= Theodore Papakonstantinou =

Theodore Papakonstantinou (Θεόδωρος Παπακωνσταντίνου; June 15, 1948 – October 23, 1969) was a Greek composer, born in Thessaloniki, Greece. He was the third child and the youngest of his two siblings, Vasilis and Theano. Influenced by his mother Erato and his grandfather Theodore Varveris he was drawn to music, exhibiting his musical inclination from an early age.

==Early life and education==
He became familiar with Byzantine music as a child and together with his brother Vasilis (first cantor) chanted at St. Demetrius church at Sikies from 1958 till 1960 and at Aghia Triada (Holy Trinity) church in Thessaloniki from 1961 on. The family’s dire financial situation which followed his father’s serious accident prevented him from commencing his musical studies early on in life. He received his first music lessons from a young blind musician and friend at the School for the Blind in Thessaloniki. Theodore tutored him in his high school subjects in return for piano instruction and solfege.

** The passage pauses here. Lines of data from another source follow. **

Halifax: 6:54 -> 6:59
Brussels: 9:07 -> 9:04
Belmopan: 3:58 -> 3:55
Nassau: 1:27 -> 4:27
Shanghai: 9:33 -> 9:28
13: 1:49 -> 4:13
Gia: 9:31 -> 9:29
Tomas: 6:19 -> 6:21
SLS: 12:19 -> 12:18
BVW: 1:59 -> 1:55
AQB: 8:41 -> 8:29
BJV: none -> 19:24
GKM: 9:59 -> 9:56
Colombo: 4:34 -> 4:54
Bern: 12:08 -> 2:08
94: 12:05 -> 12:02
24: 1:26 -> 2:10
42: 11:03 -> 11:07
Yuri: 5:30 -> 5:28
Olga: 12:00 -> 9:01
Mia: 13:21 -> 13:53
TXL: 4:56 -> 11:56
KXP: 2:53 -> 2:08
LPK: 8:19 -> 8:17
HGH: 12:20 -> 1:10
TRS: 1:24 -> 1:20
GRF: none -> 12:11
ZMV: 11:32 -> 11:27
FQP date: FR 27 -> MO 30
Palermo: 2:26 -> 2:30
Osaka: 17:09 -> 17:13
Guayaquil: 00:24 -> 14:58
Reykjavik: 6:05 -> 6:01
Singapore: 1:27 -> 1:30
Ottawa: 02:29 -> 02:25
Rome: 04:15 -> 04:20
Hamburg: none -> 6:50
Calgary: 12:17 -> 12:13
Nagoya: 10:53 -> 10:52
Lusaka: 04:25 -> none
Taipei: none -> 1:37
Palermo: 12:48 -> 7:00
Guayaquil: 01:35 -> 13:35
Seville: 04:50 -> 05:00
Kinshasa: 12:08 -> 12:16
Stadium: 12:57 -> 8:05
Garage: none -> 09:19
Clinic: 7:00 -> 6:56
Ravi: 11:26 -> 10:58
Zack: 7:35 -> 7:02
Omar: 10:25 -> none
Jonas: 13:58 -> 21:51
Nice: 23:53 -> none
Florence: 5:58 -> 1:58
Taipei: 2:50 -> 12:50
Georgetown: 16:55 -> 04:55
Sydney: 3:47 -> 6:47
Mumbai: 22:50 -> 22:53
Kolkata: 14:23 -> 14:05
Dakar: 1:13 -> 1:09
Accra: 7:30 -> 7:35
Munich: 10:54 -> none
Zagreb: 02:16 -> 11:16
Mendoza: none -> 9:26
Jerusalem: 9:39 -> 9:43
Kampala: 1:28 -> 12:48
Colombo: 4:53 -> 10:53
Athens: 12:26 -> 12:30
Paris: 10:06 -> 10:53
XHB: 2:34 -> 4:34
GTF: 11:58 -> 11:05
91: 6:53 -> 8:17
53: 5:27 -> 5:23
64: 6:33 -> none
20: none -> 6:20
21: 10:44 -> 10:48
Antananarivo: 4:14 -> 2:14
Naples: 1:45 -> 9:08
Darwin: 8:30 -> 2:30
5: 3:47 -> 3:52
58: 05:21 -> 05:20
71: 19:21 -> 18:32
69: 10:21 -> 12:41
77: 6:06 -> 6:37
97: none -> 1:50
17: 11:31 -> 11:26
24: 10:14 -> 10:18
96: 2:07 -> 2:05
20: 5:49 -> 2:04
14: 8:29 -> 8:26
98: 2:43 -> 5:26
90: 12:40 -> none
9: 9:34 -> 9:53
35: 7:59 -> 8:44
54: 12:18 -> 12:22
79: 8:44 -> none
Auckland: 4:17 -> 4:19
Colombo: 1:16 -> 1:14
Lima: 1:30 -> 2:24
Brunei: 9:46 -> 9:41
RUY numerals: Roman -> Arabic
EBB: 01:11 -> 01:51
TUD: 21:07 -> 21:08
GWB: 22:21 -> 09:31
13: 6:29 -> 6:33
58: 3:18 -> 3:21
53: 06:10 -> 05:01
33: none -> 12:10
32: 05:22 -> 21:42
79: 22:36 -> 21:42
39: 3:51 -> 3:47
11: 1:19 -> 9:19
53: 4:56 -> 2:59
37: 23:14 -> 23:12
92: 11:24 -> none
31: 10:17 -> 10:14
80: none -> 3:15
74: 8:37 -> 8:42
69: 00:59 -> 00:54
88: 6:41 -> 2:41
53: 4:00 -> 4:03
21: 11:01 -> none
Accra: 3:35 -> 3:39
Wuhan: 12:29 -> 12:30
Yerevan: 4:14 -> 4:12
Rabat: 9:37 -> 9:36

In 1963, after having acquired his first musical knowledge of the Western European musical tradition, at the age of 15 he attended the “Thessaloniki Conservatory” (now called “State Conservatory of Thessaloniki”). Theodore Papaconstantinou studied under the following music teachers:
I. Sideris (Instrumentation)
Tasos Pappas (Music theory, Choir)
Fani Aidali (Monody)
Ch. Kalaitzis (Piano)
Solon Michailidis (Counterpoint, Music morphology)

==Career and compositions==
In 1966, he began collaborating with Antonis Kontogeorgiou at the XMO Choir (Christian Student Group Children’s Choir of Thessaloniki) until he found his own choir, the “Aghia Triada (Holy Trinity) Children’s Choir” of Thessaloniki. The year 1967 proved to be exceptionally fruitful for Theodore Papaconstantinou as he received his degree in Harmony with the highest possible distinction and his degree in Vocal Studies with distinction. It was also the year that the “Aghia Triada (Holy Trinity) Children’s Choir” was founded, initially to replace the cantors at the 2nd Sunday Mass at Aghia Triada (Holy Trinity) church. Theodore Papaconstantinou taught the first choir members (only boys at the time). His calling in composition led him to harmonize and arrange the liturgy of St. John the Chrysostome for a 4-voice choir (S.A.T.B.). However, during that same year he composed and presented other significant musical works:

	* Άγιε μου Γιάννη Συριανέ / My Saint John Syriane - choral arrangement
- Αναστάσεως ημέρα/ Χριστός Ανέστη / Easter Day hymn Christ is Risen
- Εγκώμια της Μεγάλης Παρασκευής / Praises of Good Friday - Good Friday evening service arrangement for a 4-voice choir
- Είμ΄ένα μικρό παιδάκι / I'm a little kid - choral arrangement
- Η πηγή του χωριού μου / The source of my village - choral arrangement
- Θυμήσου όπου πας / Remember where you are going - harmonisation
- Κατασκηνωτικό / Camping - choral arrangement
- Κύριε Ελέησον / Lord, have mercy
- Τα πήρανε τα πρόβατα / They got the sheep - choral arrangement
- Το τραγούδι των παιδιών / Children's song
- Χριστός γεννάται, δοξάσατε / Christ is born, you glorified - Byzantine Christmas hymn

==Death and legacy==
In 1968 he was called to do his military service. On October 23, 1969, during his first night transferred to Cyprus, he died due to brain aneurysm at the age of 21. After his sudden death, his brother Vasilis Papaconstantinou took over his choir. For the next 50 years, the Aghia Triada children’s choir has been chanting the 2nd Sunday Mass and performing a wide repertoire of choral music (both classical and contemporary) in Greece and Europe, being distinguished as one of the best Greek children’s choirs.